Data items
::::::
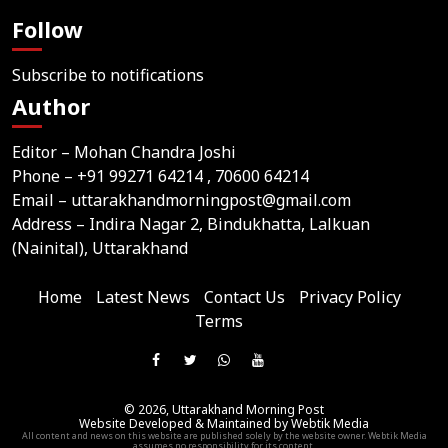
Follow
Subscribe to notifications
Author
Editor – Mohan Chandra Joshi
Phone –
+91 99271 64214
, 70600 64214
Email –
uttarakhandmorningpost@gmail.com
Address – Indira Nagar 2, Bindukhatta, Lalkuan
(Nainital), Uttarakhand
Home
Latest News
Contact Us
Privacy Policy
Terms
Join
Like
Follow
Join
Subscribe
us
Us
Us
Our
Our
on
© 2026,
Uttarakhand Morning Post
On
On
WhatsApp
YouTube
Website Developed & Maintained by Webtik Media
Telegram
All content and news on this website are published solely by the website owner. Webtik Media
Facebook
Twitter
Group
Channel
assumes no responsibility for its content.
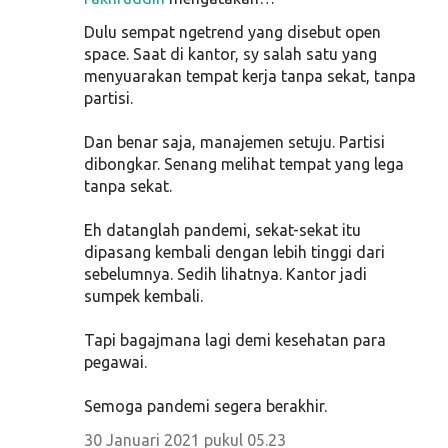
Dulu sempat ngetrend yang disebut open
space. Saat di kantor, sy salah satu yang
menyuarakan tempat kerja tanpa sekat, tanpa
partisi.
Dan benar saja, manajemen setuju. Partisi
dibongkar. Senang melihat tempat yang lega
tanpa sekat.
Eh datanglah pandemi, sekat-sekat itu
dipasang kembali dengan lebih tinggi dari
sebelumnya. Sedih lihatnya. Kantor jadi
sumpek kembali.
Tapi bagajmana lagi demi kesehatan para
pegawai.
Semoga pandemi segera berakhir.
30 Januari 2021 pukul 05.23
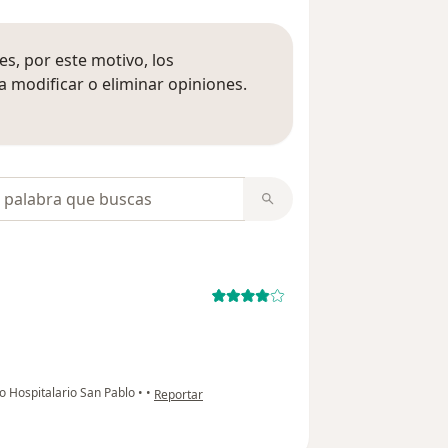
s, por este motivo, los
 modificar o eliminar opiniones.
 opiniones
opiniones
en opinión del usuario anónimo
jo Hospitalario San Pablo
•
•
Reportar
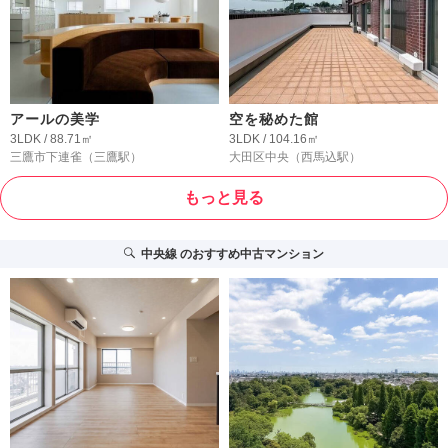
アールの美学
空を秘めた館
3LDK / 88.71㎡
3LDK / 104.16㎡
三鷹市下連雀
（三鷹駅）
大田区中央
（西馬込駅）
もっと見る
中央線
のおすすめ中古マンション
::::::
If the string "yang" is in a line of the entries, pick that line out.

- OUTPUT FOR THIS TASK
Dulu sempat ngetrend yang disebut open
space. Saat di kantor, sy salah satu yang
dibongkar. Senang melihat tempat yang lega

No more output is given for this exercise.